Like many fellow sufferers of the chronic “wanderlust”, one of my favorite things to do is to travel and I am always thinking about the next big trip somewhere exotic or at least far enough away to feel the escape. Although, the problem when you're constantly dreaming and planning of the next dream vacation to somewhere on the bucket list, you tend to forget about the mini excursions that lay at the foot of your own backyard. As in my case, I live in the Toronto area in Canada and often take for granted the easy access to the vast wilderness and nature just minutes outside of the city. So this past weekend, we decided to ditch the city for a little hiking while the autumn leaves were still in full viewing bloom.
I don’t know what I would do without autumn because it’s the one time of year when it’s actually hard to choose what coat to wear. There’s an endless array of stylish options to chose from that are also light enough that won't get you mistaken for the Michelin man: trench coats, leather moto jackets, quilted jackets, the husky jacket, wool field jackets, bombers, suede blousons, etc. You get the idea. Read my article on trench coats for styling ideas.
Many men default to the rustic simplicity of a lightweight quilted coat – like the ones made by Barbour, Belstaff or Ralph Lauren. Of course these are right at home as they work with pretty much anything and provide a simple foundation to accessorize with hats and scarves.
A slightly sharper alternative to a quilted coat is a safari jacket. The one pictured in this article is certainly a far cry from the original versions that were designed for European explorers visiting Africa. In addition to all the pockets, one thing I love about safari jackets is they are often made in different types of fabrics, like cotton or wool. This one has a super soft wool/cashmere outer shell giving it a luxurious texture and feel, and overall sophistication. Even more importantly, natural fibers like wool have a unique ability to not just insulate, but rather regulate temperature, meaning less layering and delayering as you heat up.
A few of the other notable refinements on the coat are the stand collar, a concealed adjustable waistband and leather trim. The best thing about a coat like this is you can easily layer a vest or sweater under it if needed.
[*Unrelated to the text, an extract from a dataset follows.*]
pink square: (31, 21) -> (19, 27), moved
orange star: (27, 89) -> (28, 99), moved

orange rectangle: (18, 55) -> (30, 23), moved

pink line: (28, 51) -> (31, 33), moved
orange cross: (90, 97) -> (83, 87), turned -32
A flatcap, sometimes called a "cabbie" or a "bunnet" in Scotland, has roots going back to Northern England where it became associated with the working class. Eventually it was considered an acceptable hunting hat for the English aristrocracy, and made its way to the United States with European immigrants at then end of the 19th century. It was in America that Irish and Italian immigrants made them a staple of cab drivers and newspaper boys.
The flatcap is today an unexpected sartorial nod to the old days. If you pick one up, find one in tweed or wool so it fits right in its element in the outdoors, evoking images of hunting in the Scottish highlands. For me it’s more distinguished than a beanie and a bit more subdued than a trilby or fedora, which can be prone to blowing off your head on a windy day. It also has a practical purpose. Though it won't keep your ears from freezing when the temperatures plummet or wind appears, they do lock in some heat from escaping through your head.
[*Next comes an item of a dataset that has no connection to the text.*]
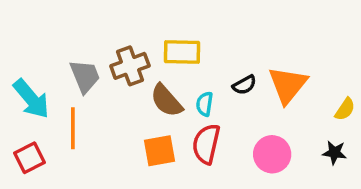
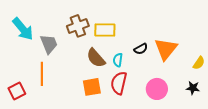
brown cross: (130, 66) -> (78, 26), moved
cyan arrow: (31, 99) -> (23, 29), moved

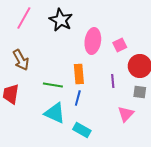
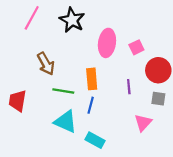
brown arrow: (21, 60) -> (46, 64), moved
Your most comfortable blue jeans, the ones you hate to wash, are a no brainer and perfectly compliment a rugged pair of leather derby boots. You want boots that are comfortable, durable and light enough to not weight down your feet. Naturally, my Wolverine 1000 mile boots fit the bill; the welted construction and thick, full grain Horween leather make them every bit as tough as they are attractive.
The key to dressing for outdoors is comfort and layering. You do not have to compromise style and look like a student by the sweatpants + flannel shirt + puffer vest + beanie look, or workout gear (unless you plan on breaking a sweat).
So if you live in a city, get out of the concrete jungle and explore nature in style.